In 2012, Bergasse became a choreographer for the TV show Smash for its two-season run. He got the job after the director, Michael Mayer, saw some of Bergasse's work at a New York University benefit. During the filming of the second season, Bergasse was able to choreograph for both of the hypothetical musicals: Bombshell and Hit List. In 2012, Bergasse won a Primetime Emmy Award for Outstanding Choreography for his work on Smash.

In 2014, Bergasse choreographed the Broadway revival of On the Town. He received an Astaire Award and a Tony Award nomination for Best Choreography.

Bergasse choreographed the Broadway revival of Gigi in 2015, as well as the Off-Broadway productions of Sweet Charity, Captain Louie, and Cagney.

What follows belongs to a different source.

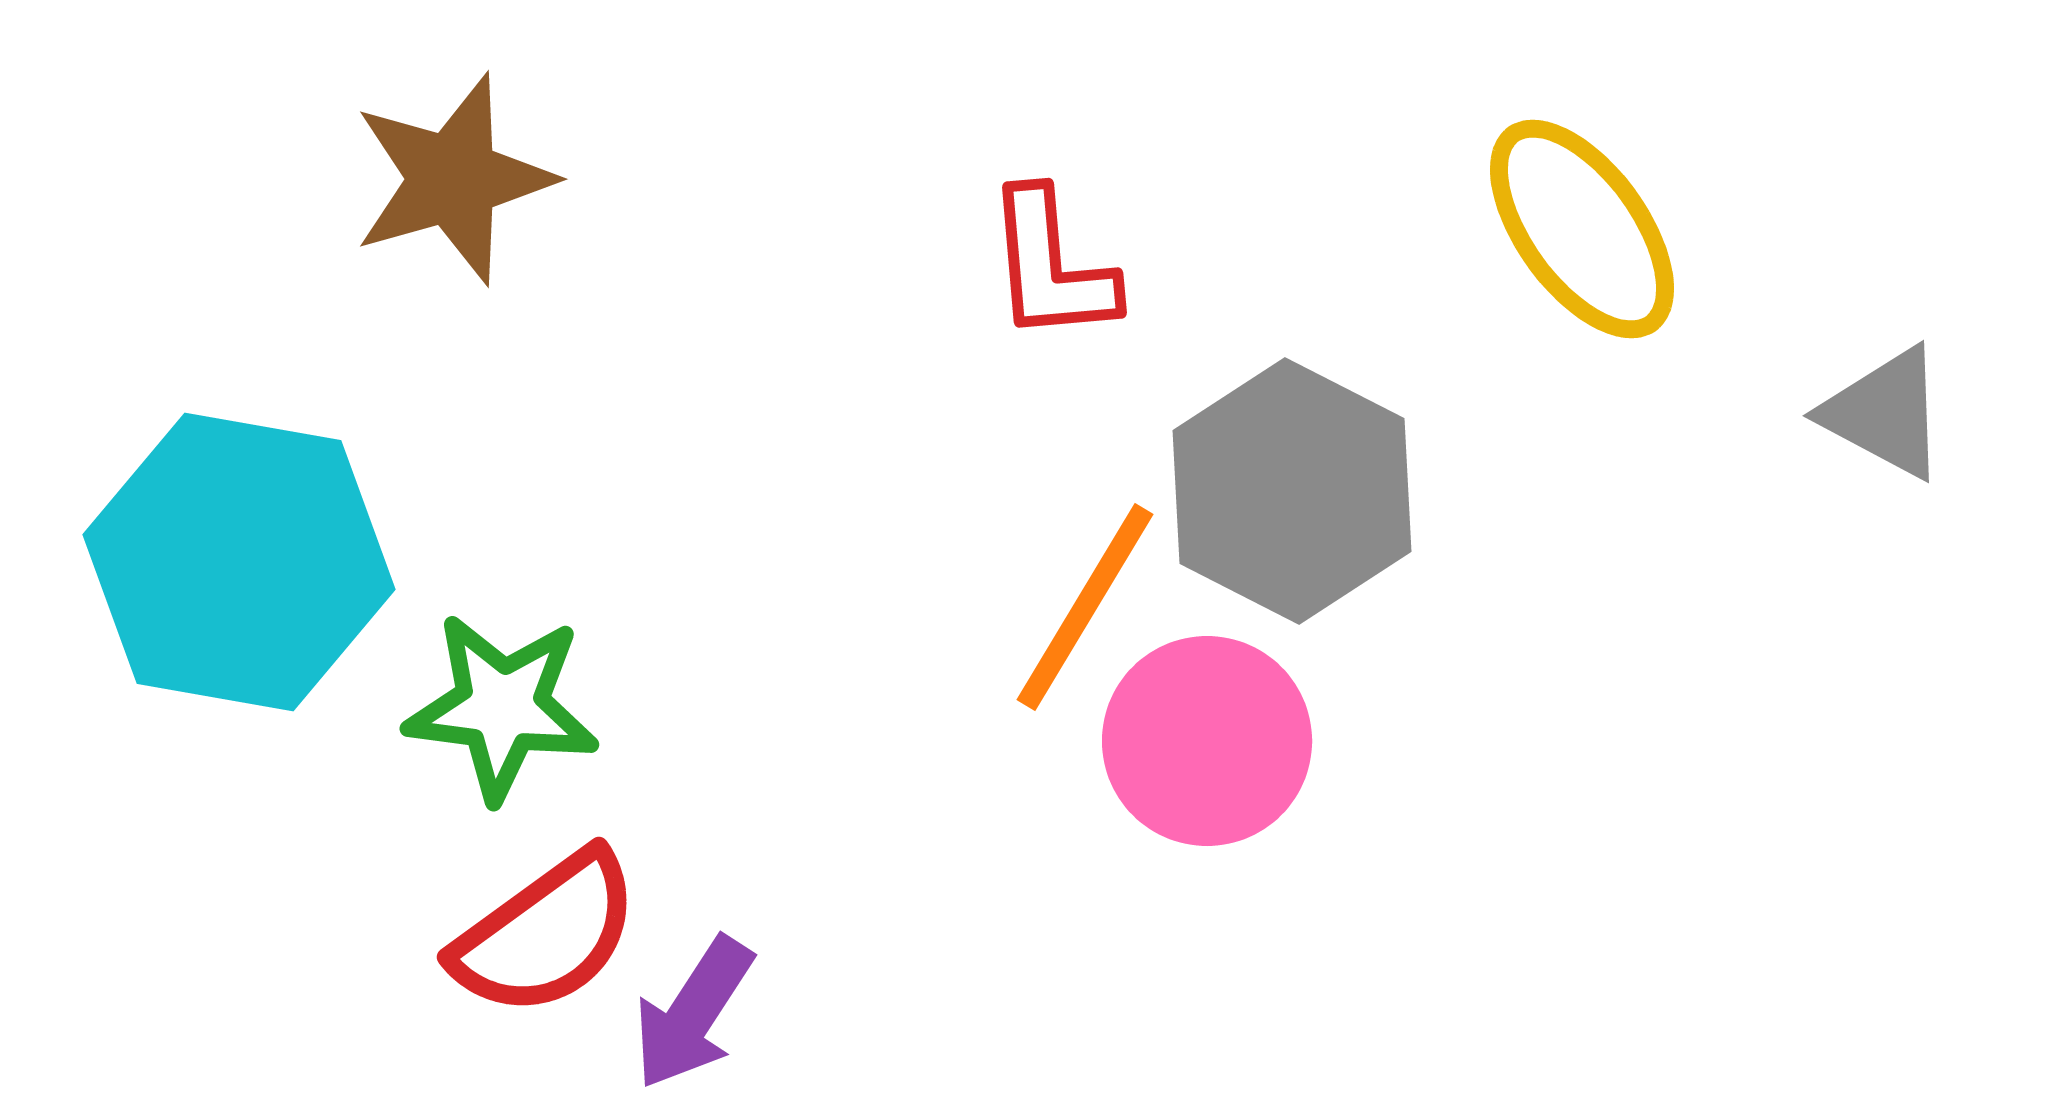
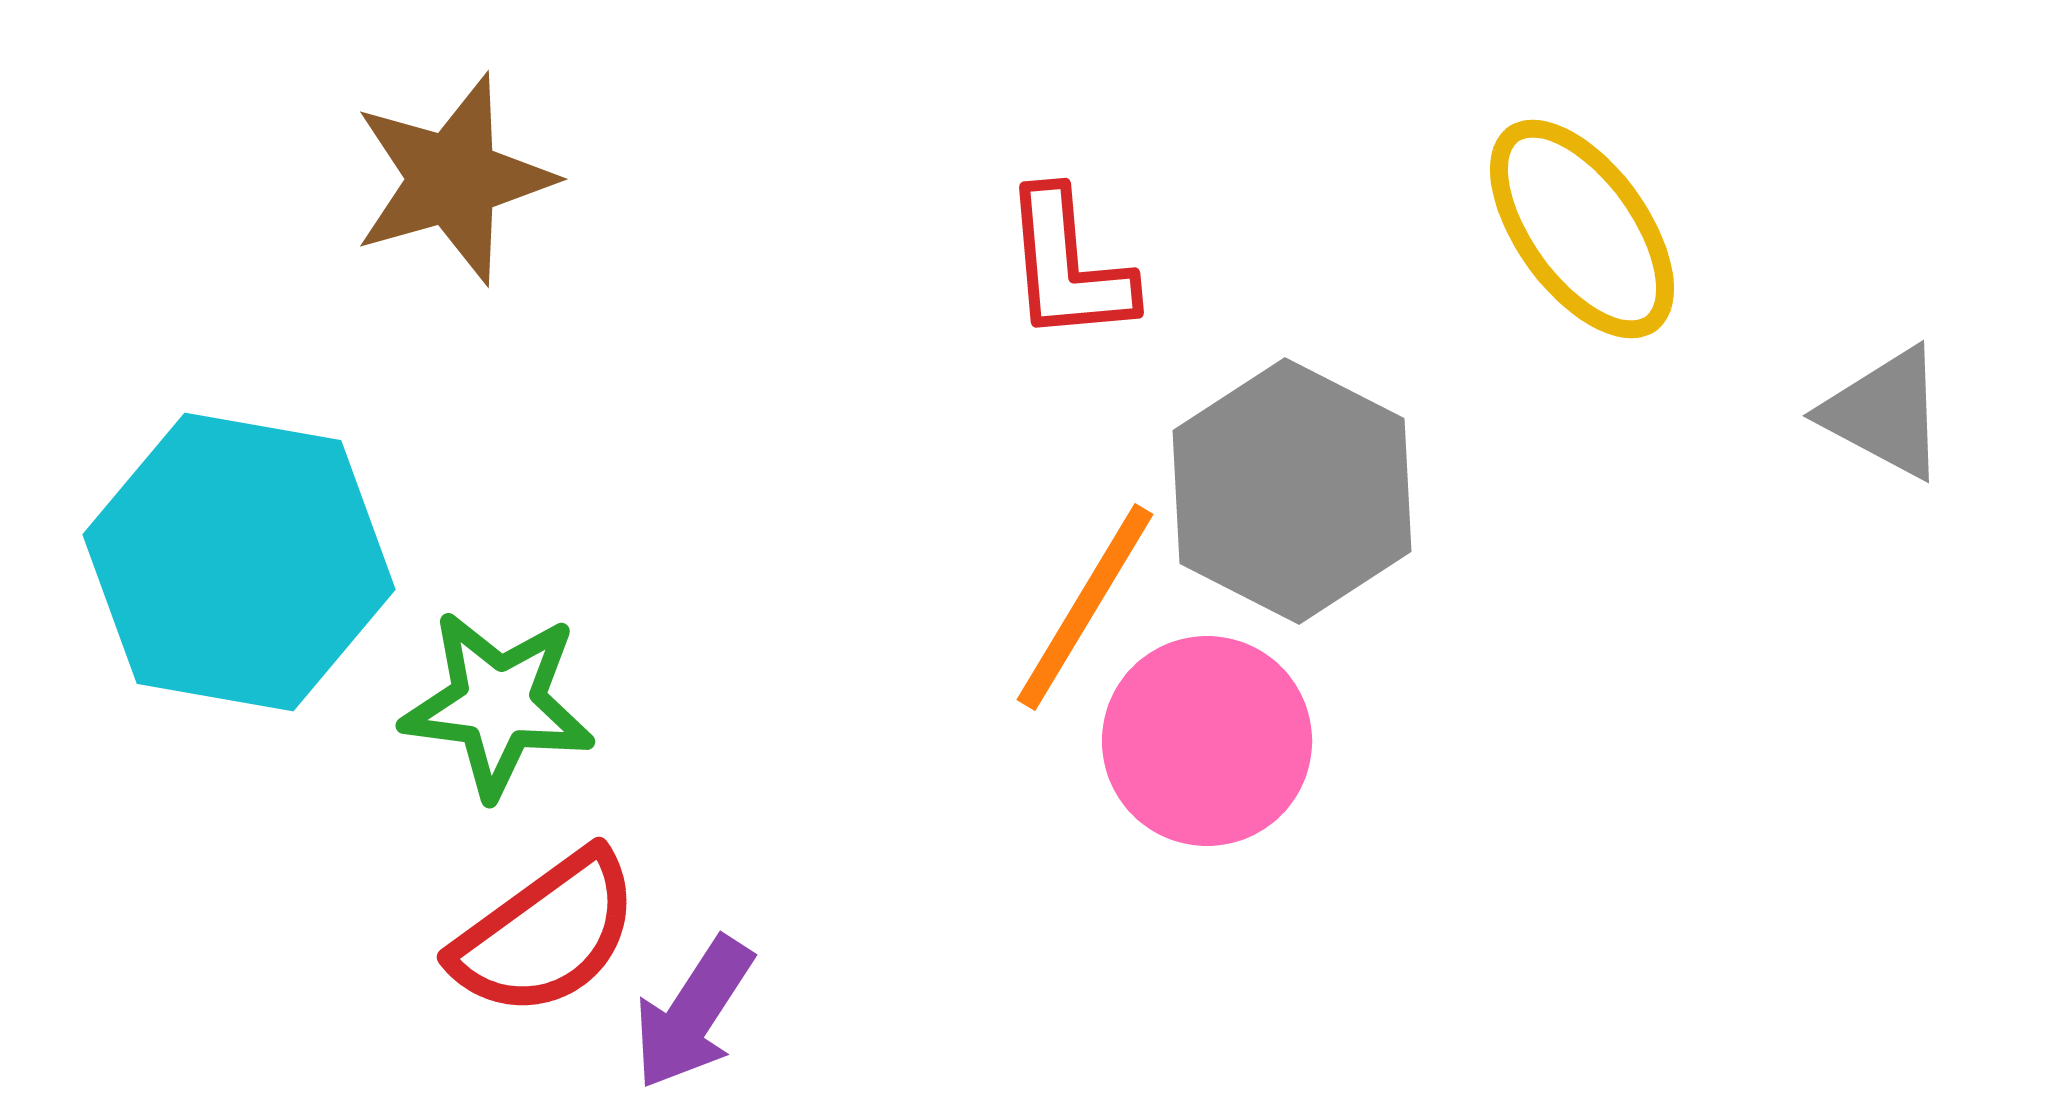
red L-shape: moved 17 px right
green star: moved 4 px left, 3 px up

He earned a Drama Desk, an Astaire, and an Outer Critics Circle Award nomination for his choreography in Cagney. His other choreographic credits include West Side Story at the Stratford Festival, Little Me at City Center Encores!, It's a Bird... It's a Plane... It's Superman at City Center Encores!, Pirates of Penzance at Barrington Stage Co., Guys and Dolls at Carnegie Hall, and The Sound of Music at Carnegie Hall.

Bergasse choreographed the Broadway musical Charlie and the Chocolate Factory in 2017.

In 2019, Bergasse directed and choreographed a revival of the Rodgers and Hart musical I Married an Angel for the New York City Encores! series. This production starred his wife, Sara Mearns.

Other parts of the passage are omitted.